ABOUT THIS EXERCISE: Please restate the entries below word for word, leaving out any pictures.

DATA FOR REVIEW:
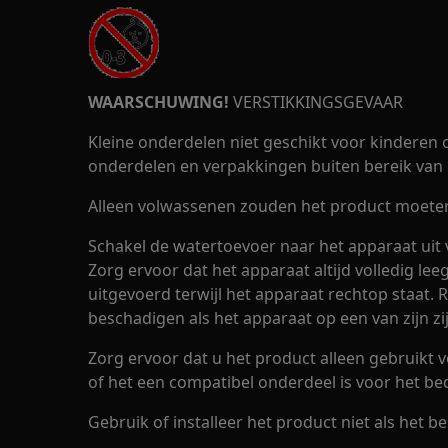
WAARSCHUWING!
VERSTIKKINGSGEVAAR
Kleine onderdelen niet geschikt voor kinderen o
onderdelen en verpakkingen buiten bereik van 
Alleen volwassenen zouden het product moeten 
Schakel de watertoevoer naar het apparaat uit 
Zorg ervoor dat het apparaat altijd volledig le
uitgevoerd terwijl het apparaat rechtop staat. 
beschadigen als het apparaat op een van zijn zi
Zorg ervoor dat u het product alleen gebruikt 
of het een compatibel onderdeel is voor het be
Gebruik of installeer het product niet als het be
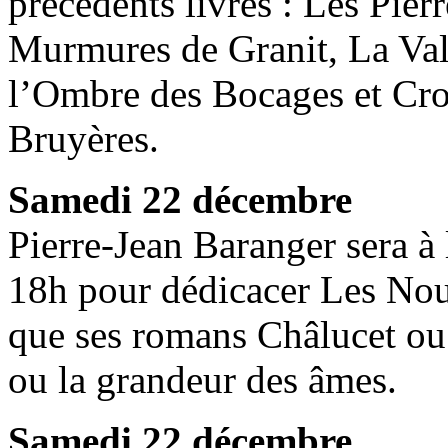
précédents livres : Les Pier
Murmures de Granit, La Val
l’Ombre des Bocages et Cro
Bruyères.
Samedi 22 décembre
Pierre-Jean Baranger sera à 
18h pour dédicacer Les No
que ses romans Châlucet ou
ou la grandeur des âmes.
Samedi 22 décembre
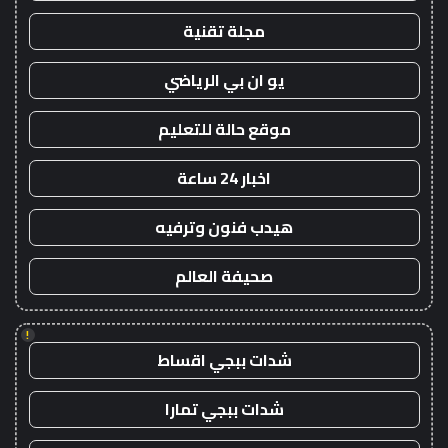
مجلة تقنية
يو ان بي الرياضي
موقع حالة للتعليم
اخبار 24 ساعة
هيدب فنون وترفيه
صحيفة العالم
!
شدات ببجي اقساط
شدات ببجي تمارا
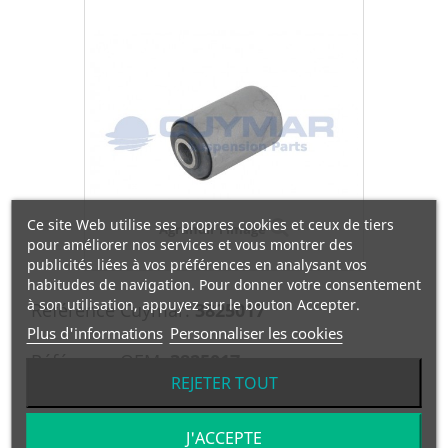
Ce site Web utilise ses propres cookies et ceux de tiers
Agrandir l'image
pour améliorer nos services et vous montrer des
publicités liées à vos préférences en analysant vos
habitudes de navigation. Pour donner votre consentement
à son utilisation, appuyez sur le bouton Accepter.
Référence Cuymar:
3825017
Plus d'informations
Personnaliser les cookies
Référence OEM:
3825017
REJETER TOUT
SILENTBLOCK 16x46x65x75 (ADAPTABLE A FORD T)
J'ACCEPTE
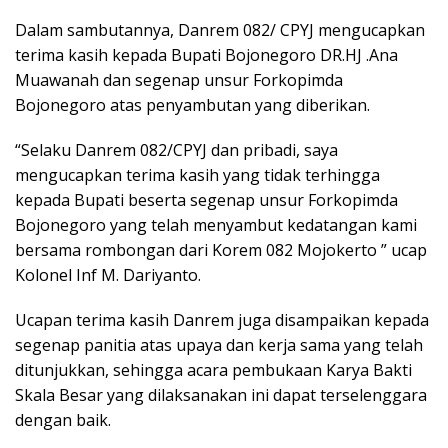
Dalam sambutannya, Danrem 082/ CPYJ mengucapkan
terima kasih kepada Bupati Bojonegoro DR.HJ .Ana
Muawanah dan segenap unsur Forkopimda
Bojonegoro atas penyambutan yang diberikan.
“Selaku Danrem 082/CPYJ dan pribadi, saya
mengucapkan terima kasih yang tidak terhingga
kepada Bupati beserta segenap unsur Forkopimda
Bojonegoro yang telah menyambut kedatangan kami
bersama rombongan dari Korem 082 Mojokerto ” ucap
Kolonel Inf M. Dariyanto.
Ucapan terima kasih Danrem juga disampaikan kepada
segenap panitia atas upaya dan kerja sama yang telah
ditunjukkan, sehingga acara pembukaan Karya Bakti
Skala Besar yang dilaksanakan ini dapat terselenggara
dengan baik.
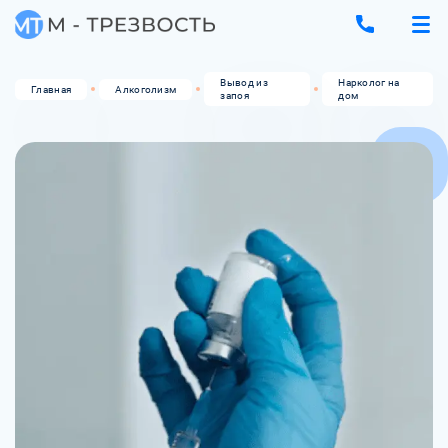
Вывод из
Нарколог на
Главная
Алкоголизм
запоя
дом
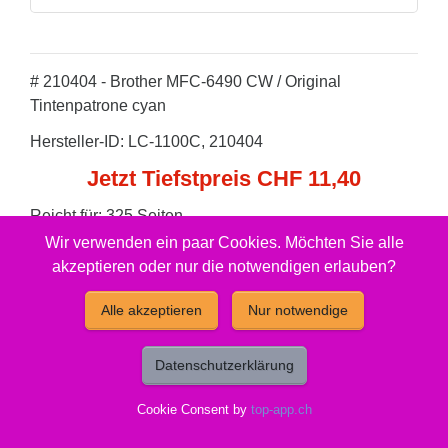
# 210404 - Brother MFC-6490 CW / Original
Tintenpatrone cyan
Hersteller-ID: LC-1100C, 210404
Jetzt Tiefstpreis CHF 11,40
Reicht für: 325 Seiten.
Wir verwenden ein paar Cookies. Möchten Sie alle
Gut zu wissen
akzeptieren oder nur die notwendigen erlauben?
Alle akzeptieren
Nur notwendige
Entsorgung:
GruenePunkt
Füllmenge:
XL
Datenschutzerklärung
Cookie Consent by
top-app.ch
Marke:
Brother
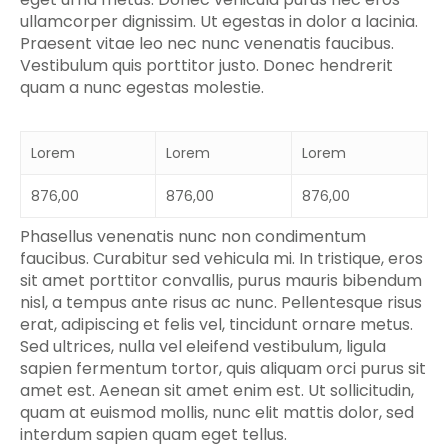
ullamcorper dignissim. Ut egestas in dolor a lacinia.
Praesent vitae leo nec nunc venenatis faucibus.
Vestibulum quis porttitor justo. Donec hendrerit
quam a nunc egestas molestie.
Lorem
Lorem
Lorem
876,00
876,00
876,00
Phasellus venenatis nunc non condimentum
faucibus. Curabitur sed vehicula mi. In tristique, eros
sit amet porttitor convallis, purus mauris bibendum
nisl, a tempus ante risus ac nunc. Pellentesque risus
erat, adipiscing et felis vel, tincidunt ornare metus.
Sed ultrices, nulla vel eleifend vestibulum, ligula
sapien fermentum tortor, quis aliquam orci purus sit
amet est. Aenean sit amet enim est. Ut sollicitudin,
quam at euismod mollis, nunc elit mattis dolor, sed
interdum sapien quam eget tellus.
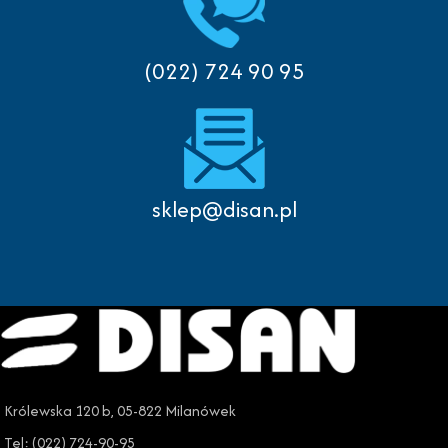
(022) 724 90 95
sklep@disan.pl
Królewska 120 b, 05-822 Milanówek
Tel: (022) 724-90-95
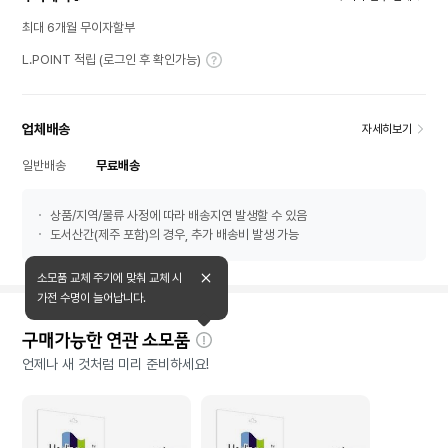
최대 6개월 무이자할부
L.POINT 적립 (로그인 후 확인가능)
업체배송
자세히보기
일반배송
무료배송
상품/지역/물류 사정에 따라 배송지연 발생할 수 있음
도서산간(제주 포함)의 경우, 추가 배송비 발생 가능
소모품 교체 주기에 맞춰 교체 시
가전 수명이 늘어납니다.
구매가능한 연관 소모품
자
언제나 새 것처럼 미리 준비하세요!
세
히
보
기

RESULT OF THIS TASK:
WAARSCHUWING!
VERSTIKKINGSGEVAAR
Kleine onderdelen niet geschikt voor kinderen o
onderdelen en verpakkingen buiten bereik van 
Alleen volwassenen zouden het product moeten 
Schakel de watertoevoer naar het apparaat uit 
Zorg ervoor dat het apparaat altijd volledig le
uitgevoerd terwijl het apparaat rechtop staat. 
beschadigen als het apparaat op een van zijn zi
Zorg ervoor dat u het product alleen gebruikt 
of het een compatibel onderdeel is voor het be
Gebruik of installeer het product niet als het be
précédents livres : Les Pier
Murmures de Granit, La Val
l’Ombre des Bocages et Cro
Bruyères.
Samedi 22 décembre
Pierre-Jean Baranger sera à 
18h pour dédicacer Les No
que ses romans Châlucet ou
ou la grandeur des âmes.
Samedi 22 décembre
مجلة تقنية
يو ان بي الرياضي
موقع حالة للتعليم
اخبار 24 ساعة
هيدب فنون وترفيه
صحيفة العالم
!
شدات ببجي اقساط
شدات ببجي تمارا
Ce site Web utilise ses propres cookies et ceux de tiers
Agrandir l'image
pour améliorer nos services et vous montrer des
publicités liées à vos préférences en analysant vos
habitudes de navigation. Pour donner votre consentement
à son utilisation, appuyez sur le bouton Accepter.
Référence Cuymar:
3825017
Plus d'informations
Personnaliser les cookies
Référence OEM:
3825017
REJETER TOUT
SILENTBLOCK 16x46x65x75 (ADAPTABLE A FORD T)
J'ACCEPTE
Dalam sambutannya, Danrem 082/ CPYJ mengucapkan
terima kasih kepada Bupati Bojonegoro DR.HJ .Ana
Muawanah dan segenap unsur Forkopimda
Bojonegoro atas penyambutan yang diberikan.
“Selaku Danrem 082/CPYJ dan pribadi, saya
mengucapkan terima kasih yang tidak terhingga
kepada Bupati beserta segenap unsur Forkopimda
Bojonegoro yang telah menyambut kedatangan kami
bersama rombongan dari Korem 082 Mojokerto ” ucap
Kolonel Inf M. Dariyanto.
Ucapan terima kasih Danrem juga disampaikan kepada
segenap panitia atas upaya dan kerja sama yang telah
ditunjukkan, sehingga acara pembukaan Karya Bakti
Skala Besar yang dilaksanakan ini dapat terselenggara
dengan baik.
Вывод из
Нарколог на
Главная
Алкоголизм
запоя
дом
# 210404 - Brother MFC-6490 CW / Original
Tintenpatrone cyan
Hersteller-ID: LC-1100C, 210404
Jetzt Tiefstpreis CHF 11,40
Reicht für: 325 Seiten.
Wir verwenden ein paar Cookies. Möchten Sie alle
Gut zu wissen
akzeptieren oder nur die notwendigen erlauben?
Alle akzeptieren
Nur notwendige
Entsorgung:
GruenePunkt
Füllmenge:
XL
Datenschutzerklärung
Cookie Consent by
top-app.ch
Marke:
Brother
ullamcorper dignissim. Ut egestas in dolor a lacinia.
Praesent vitae leo nec nunc venenatis faucibus.
Vestibulum quis porttitor justo. Donec hendrerit
quam a nunc egestas molestie.
Lorem
Lorem
Lorem
876,00
876,00
876,00
Phasellus venenatis nunc non condimentum
faucibus. Curabitur sed vehicula mi. In tristique, eros
sit amet porttitor convallis, purus mauris bibendum
nisl, a tempus ante risus ac nunc. Pellentesque risus
erat, adipiscing et felis vel, tincidunt ornare metus.
Sed ultrices, nulla vel eleifend vestibulum, ligula
sapien fermentum tortor, quis aliquam orci purus sit
amet est. Aenean sit amet enim est. Ut sollicitudin,
quam at euismod mollis, nunc elit mattis dolor, sed
interdum sapien quam eget tellus.
(022) 724 90 95
sklep@disan.pl
Królewska 120 b, 05-822 Milanówek
Tel: (022) 724-90-95
최대 6개월 무이자할부
L.POINT 적립 (로그인 후 확인가능)
업체배송
자세히보기
일반배송
무료배송
상품/지역/물류 사정에 따라 배송지연 발생할 수 있음
도서산간(제주 포함)의 경우, 추가 배송비 발생 가능
소모품 교체 주기에 맞춰 교체 시
가전 수명이 늘어납니다.
구매가능한 연관 소모품
자
언제나 새 것처럼 미리 준비하세요!
세
히
보
기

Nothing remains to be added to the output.